-- EXERCISE PROMPT --
Please transcribe the data that follows exactly, from its first line through the line that contains "강원도 원주 소재 축구클럽 축구골대 바퀴부착식 시공 (440, 822)".

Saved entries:
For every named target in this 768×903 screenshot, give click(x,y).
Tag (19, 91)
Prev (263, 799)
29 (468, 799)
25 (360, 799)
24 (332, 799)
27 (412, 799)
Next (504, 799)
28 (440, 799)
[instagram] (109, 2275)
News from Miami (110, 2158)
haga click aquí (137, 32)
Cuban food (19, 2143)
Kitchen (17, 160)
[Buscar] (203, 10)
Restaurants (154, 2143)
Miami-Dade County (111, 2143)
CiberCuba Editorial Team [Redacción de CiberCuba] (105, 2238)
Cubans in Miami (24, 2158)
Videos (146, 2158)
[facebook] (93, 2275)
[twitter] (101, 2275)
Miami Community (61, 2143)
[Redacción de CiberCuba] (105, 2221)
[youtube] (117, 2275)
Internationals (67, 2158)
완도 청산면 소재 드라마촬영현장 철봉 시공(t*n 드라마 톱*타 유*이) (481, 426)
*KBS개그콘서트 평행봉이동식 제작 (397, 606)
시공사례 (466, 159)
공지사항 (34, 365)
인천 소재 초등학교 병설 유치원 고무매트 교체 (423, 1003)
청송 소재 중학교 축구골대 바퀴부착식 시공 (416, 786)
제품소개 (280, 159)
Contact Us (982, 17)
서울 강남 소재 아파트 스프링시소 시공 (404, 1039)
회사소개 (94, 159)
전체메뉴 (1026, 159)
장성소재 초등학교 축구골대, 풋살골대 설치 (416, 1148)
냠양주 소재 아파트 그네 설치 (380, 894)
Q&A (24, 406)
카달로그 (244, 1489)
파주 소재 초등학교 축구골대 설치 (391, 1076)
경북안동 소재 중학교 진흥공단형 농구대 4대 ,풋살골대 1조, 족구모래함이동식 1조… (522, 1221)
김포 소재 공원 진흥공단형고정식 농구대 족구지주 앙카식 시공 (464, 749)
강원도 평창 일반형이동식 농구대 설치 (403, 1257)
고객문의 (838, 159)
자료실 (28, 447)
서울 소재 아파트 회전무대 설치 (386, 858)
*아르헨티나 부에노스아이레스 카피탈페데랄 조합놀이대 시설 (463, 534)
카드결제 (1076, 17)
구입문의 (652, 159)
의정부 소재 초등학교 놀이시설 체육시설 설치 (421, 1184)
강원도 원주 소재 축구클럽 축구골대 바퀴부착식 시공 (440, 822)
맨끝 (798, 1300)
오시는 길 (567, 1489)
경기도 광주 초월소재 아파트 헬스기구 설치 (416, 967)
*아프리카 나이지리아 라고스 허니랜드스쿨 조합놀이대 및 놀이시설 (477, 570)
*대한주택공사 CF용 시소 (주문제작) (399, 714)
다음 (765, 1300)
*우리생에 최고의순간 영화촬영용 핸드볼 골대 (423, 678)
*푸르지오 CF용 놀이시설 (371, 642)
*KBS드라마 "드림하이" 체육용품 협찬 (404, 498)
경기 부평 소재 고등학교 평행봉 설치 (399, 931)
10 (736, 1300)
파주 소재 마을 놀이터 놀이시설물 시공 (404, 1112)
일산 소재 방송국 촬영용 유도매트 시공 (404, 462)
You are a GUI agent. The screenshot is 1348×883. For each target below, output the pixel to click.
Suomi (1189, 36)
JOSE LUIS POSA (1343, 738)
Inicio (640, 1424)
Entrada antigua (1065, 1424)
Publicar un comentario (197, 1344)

-- EXERCISE OUTPUT --
For every named target in this 768×903 screenshot, give click(x,y).
Tag (19, 91)
Prev (263, 799)
29 (468, 799)
25 (360, 799)
24 (332, 799)
27 (412, 799)
Next (504, 799)
28 (440, 799)
[instagram] (109, 2275)
News from Miami (110, 2158)
haga click aquí (137, 32)
Cuban food (19, 2143)
Kitchen (17, 160)
[Buscar] (203, 10)
Restaurants (154, 2143)
Miami-Dade County (111, 2143)
CiberCuba Editorial Team [Redacción de CiberCuba] (105, 2238)
Cubans in Miami (24, 2158)
Videos (146, 2158)
[facebook] (93, 2275)
[twitter] (101, 2275)
Miami Community (61, 2143)
[Redacción de CiberCuba] (105, 2221)
[youtube] (117, 2275)
Internationals (67, 2158)
완도 청산면 소재 드라마촬영현장 철봉 시공(t*n 드라마 톱*타 유*이) (481, 426)
*KBS개그콘서트 평행봉이동식 제작 (397, 606)
시공사례 (466, 159)
공지사항 (34, 365)
인천 소재 초등학교 병설 유치원 고무매트 교체 (423, 1003)
청송 소재 중학교 축구골대 바퀴부착식 시공 (416, 786)
제품소개 (280, 159)
Contact Us (982, 17)
서울 강남 소재 아파트 스프링시소 시공 (404, 1039)
회사소개 (94, 159)
전체메뉴 (1026, 159)
장성소재 초등학교 축구골대, 풋살골대 설치 (416, 1148)
냠양주 소재 아파트 그네 설치 (380, 894)
Q&A (24, 406)
카달로그 (244, 1489)
파주 소재 초등학교 축구골대 설치 (391, 1076)
경북안동 소재 중학교 진흥공단형 농구대 4대 ,풋살골대 1조, 족구모래함이동식 1조… (522, 1221)
김포 소재 공원 진흥공단형고정식 농구대 족구지주 앙카식 시공 (464, 749)
강원도 평창 일반형이동식 농구대 설치 (403, 1257)
고객문의 (838, 159)
자료실 (28, 447)
서울 소재 아파트 회전무대 설치 (386, 858)
*아르헨티나 부에노스아이레스 카피탈페데랄 조합놀이대 시설 (463, 534)
카드결제 (1076, 17)
구입문의 (652, 159)
의정부 소재 초등학교 놀이시설 체육시설 설치 (421, 1184)
강원도 원주 소재 축구클럽 축구골대 바퀴부착식 시공 (440, 822)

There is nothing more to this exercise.